—¿No lo es, acaso?
—No.
—¡Pero hombre de Dios!... ¡Si ha sido la admiración del tribunal entero!
—¡Váyase al diablo el tribunal con su admiración! ¿Quién ha hecho al Old Bailey juez de la belleza? ¡Linda!... ¡Una muñeca de pelo de oro!...
—¿Sabes, Carton—preguntó Stryver, clavando en su amigo una mirada penetrante y pasando la diestra por su roja cara,—que voy creyendo que has simpatizado demasiado con esa muñeca de pelo de oro, y que tu interés advirtió muy pronto lo que a la tal muñeca de pelo de oro ocurría?
—¡Que lo advertí demasiado pronto! Me parece que si una niña, muñeca o no, se desmaya a dos varas de las narices de cualquier cristiano, puede advertirlo sin mirar con telescopio. El tema de la conversación no me desagrada, pero niego lo de la hermosura... ¡No bebo más!... ¡Me voy a la cama!
Cuando el dueño de la casa acompañó a Carton hasta el descansillo, para hacerle luz con la vela que llevaba en la mano mientras bajaba la escalera, comenzaban a filtrarse los resplandores inciertos del nuevo día por los empañados cristales. Llegado a la calle, vióse el chacal respirando una atmósfera fría y triste, bajo un cielo cubierto de nubes, bordeando un río de aguas negruzcas y en parajes que parecían el desierto de la vida. Torbellinos de polvo huían girando vertiginosos ante el soplo de la mañana, cual si lejos, muy lejos, hubieran emprendido el vuelo las arenas del desierto y sus primeras nubes amenazaran envolver la ciudad.

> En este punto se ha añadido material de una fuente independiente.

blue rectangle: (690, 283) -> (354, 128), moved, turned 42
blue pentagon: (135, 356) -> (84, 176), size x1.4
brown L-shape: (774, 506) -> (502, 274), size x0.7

Falto de estímulos internos que avivasen sus energías, y puesto en el centro de un páramo sin fin, aquel hombre quedó erguido durante algunos minutos y vió, allá en las lejanías de la estepa desolada y triste que se extendía ante sus miradas, espejismos de ambición noble, reflejos de abnegación y de perseverancia. En la ciudad encantada que surgió ante sus ojos había elevadas galerías desde donde amorcillos y gracias le miraban sonrientes, bellos jardines donde maduraban los dulces frutos de la vida y aguas de esperanza que saltaban rumorosas. La visión se borró con tanta rapidez como había surgido. Poco más tarde subía la empinada escalera de su triste cuarto y caía sobre las revueltas ropas de su cama.

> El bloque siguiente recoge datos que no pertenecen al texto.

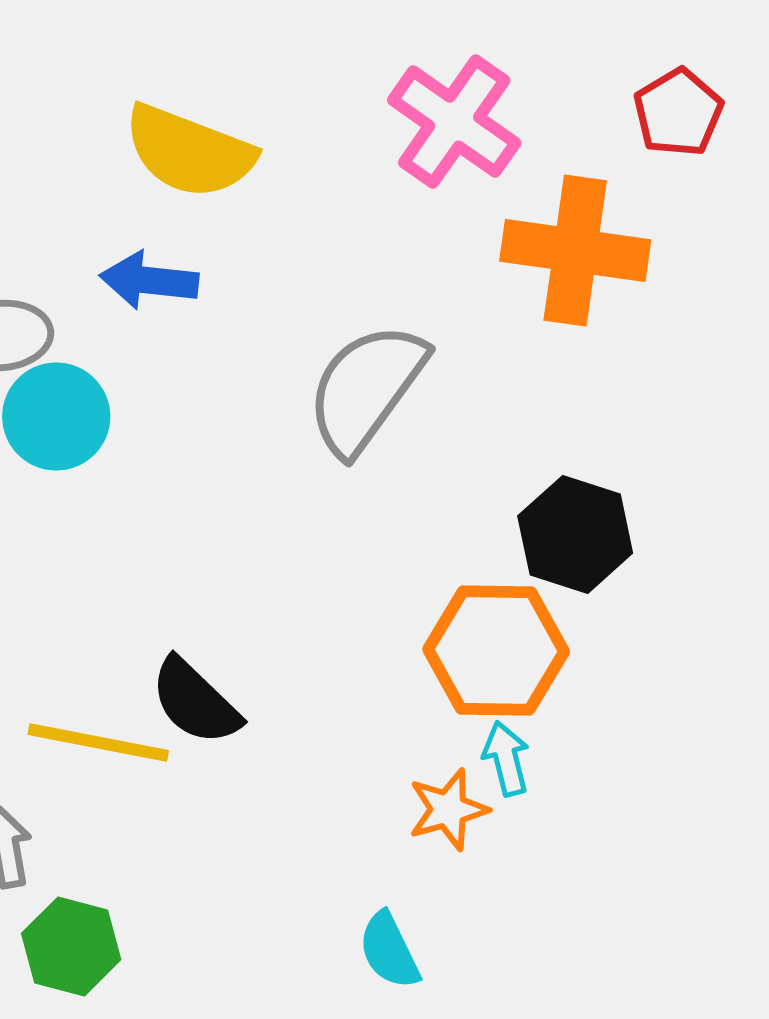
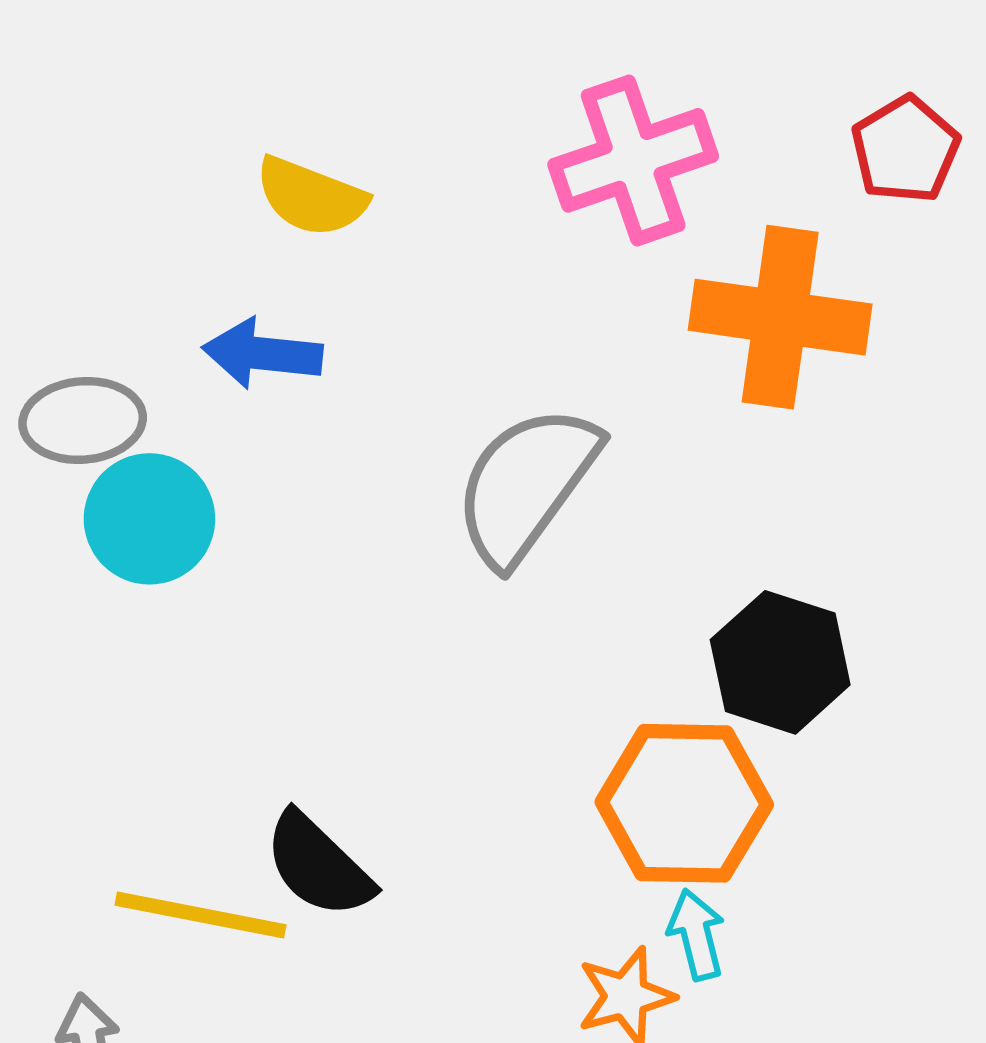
pink cross: (454, 122) -> (633, 160), turned 36
yellow semicircle: (189, 152) -> (311, 197), size x0.7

Su almohada estaba empapada en lágrimas cuando se alzó un sol enfermizo, triste, melancólico, aunque no tanto como aquel hombre de talento indiscutible, de grandes dotes, y sin embargo, incapaz de sentir dulces emociones, incapaz de dirigirse por los senderos de la vida, incapaz de proporcionarse bienestar, incapaz de saborear una gota de felicidad, sensible sólo a la eterna noche en que se debatía y resignado a no salir nunca de ella.